Exercise: Below is a block of records. Copy every line in it that contains the word "Size".

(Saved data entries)

----

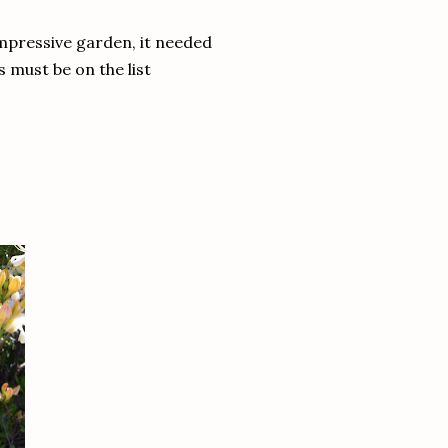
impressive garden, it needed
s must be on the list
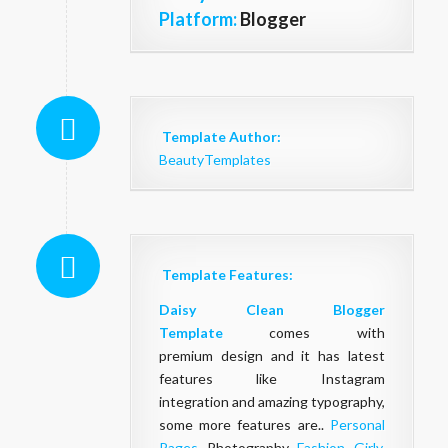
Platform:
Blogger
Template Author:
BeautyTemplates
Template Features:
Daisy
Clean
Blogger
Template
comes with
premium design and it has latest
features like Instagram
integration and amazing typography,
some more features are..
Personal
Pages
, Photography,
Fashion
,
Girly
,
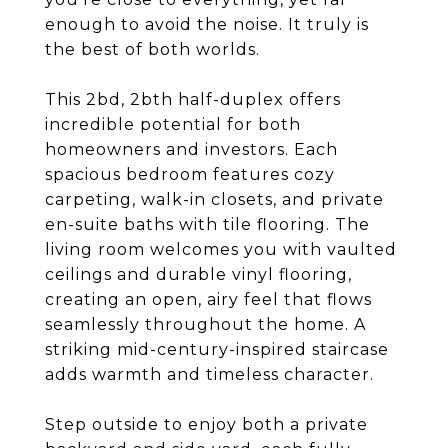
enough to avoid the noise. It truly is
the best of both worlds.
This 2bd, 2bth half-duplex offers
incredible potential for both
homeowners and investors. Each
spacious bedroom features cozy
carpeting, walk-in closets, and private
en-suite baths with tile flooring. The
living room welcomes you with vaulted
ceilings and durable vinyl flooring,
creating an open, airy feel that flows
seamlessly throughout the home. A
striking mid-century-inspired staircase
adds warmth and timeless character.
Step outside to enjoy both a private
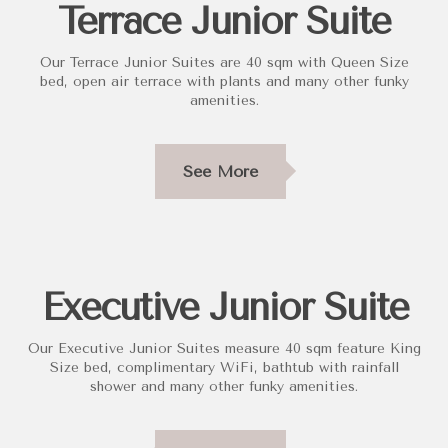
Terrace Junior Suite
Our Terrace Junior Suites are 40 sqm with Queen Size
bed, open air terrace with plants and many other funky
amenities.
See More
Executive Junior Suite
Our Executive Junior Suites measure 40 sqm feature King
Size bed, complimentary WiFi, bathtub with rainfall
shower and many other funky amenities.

----

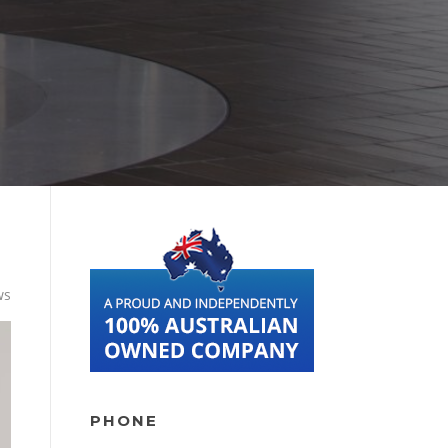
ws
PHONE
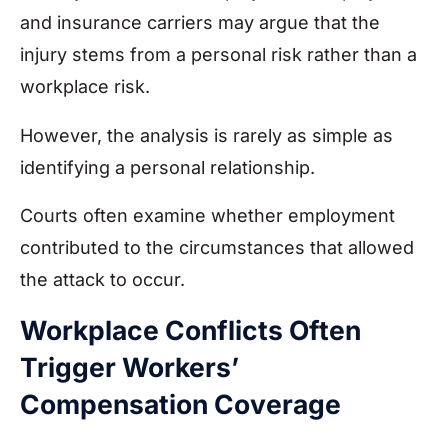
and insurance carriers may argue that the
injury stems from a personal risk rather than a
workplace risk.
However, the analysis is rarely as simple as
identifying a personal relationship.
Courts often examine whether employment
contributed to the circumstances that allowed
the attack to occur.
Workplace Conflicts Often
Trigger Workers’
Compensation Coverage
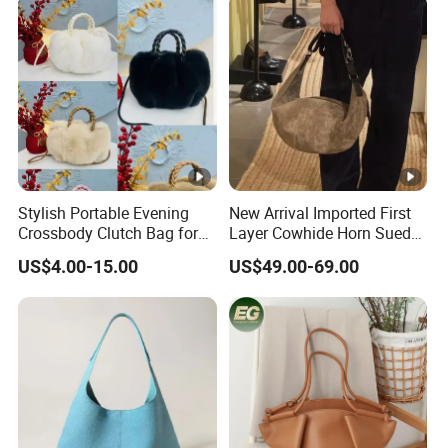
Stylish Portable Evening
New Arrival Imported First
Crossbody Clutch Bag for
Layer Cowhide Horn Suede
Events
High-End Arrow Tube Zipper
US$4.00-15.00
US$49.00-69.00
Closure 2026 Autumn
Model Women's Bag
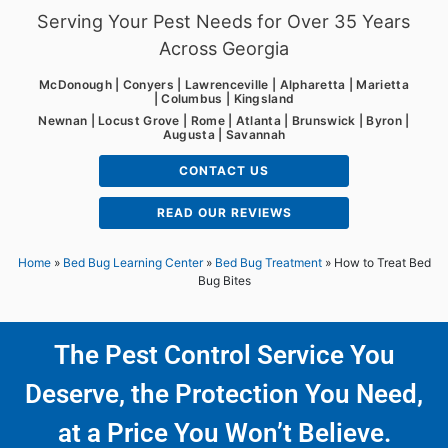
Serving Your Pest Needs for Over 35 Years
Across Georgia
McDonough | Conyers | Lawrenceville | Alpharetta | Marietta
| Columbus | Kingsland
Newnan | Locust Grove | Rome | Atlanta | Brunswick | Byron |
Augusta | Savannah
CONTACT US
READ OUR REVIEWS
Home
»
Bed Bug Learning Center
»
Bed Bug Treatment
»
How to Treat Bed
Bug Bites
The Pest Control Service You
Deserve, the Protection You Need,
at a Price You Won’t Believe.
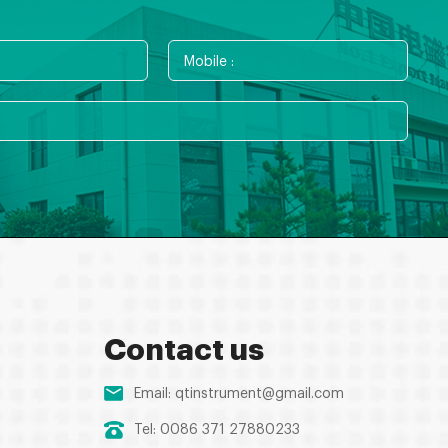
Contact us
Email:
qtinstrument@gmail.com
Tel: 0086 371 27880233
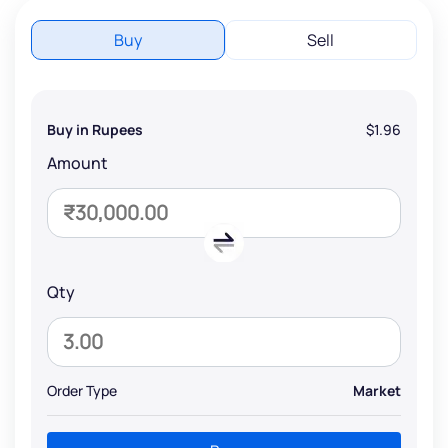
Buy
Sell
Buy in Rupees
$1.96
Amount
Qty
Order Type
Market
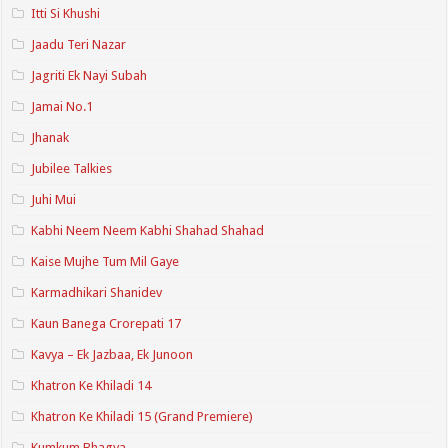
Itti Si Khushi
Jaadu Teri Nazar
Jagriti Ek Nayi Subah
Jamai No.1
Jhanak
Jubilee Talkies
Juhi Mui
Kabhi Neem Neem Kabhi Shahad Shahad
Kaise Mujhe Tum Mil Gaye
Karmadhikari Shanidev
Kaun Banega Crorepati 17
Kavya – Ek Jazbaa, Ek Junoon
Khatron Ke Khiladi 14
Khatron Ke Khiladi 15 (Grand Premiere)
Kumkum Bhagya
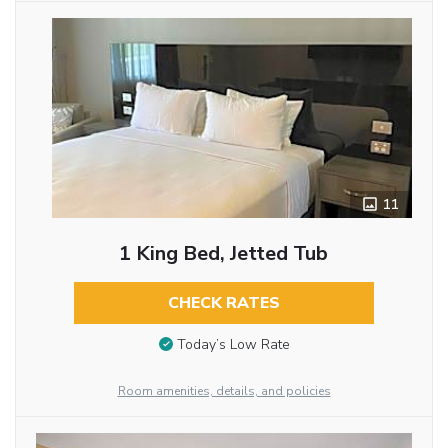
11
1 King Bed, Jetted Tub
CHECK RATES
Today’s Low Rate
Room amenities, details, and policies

----

Answer to this task:
Our Terrace Junior Suites are 40 sqm with Queen Size
Size bed, complimentary WiFi, bathtub with rainfall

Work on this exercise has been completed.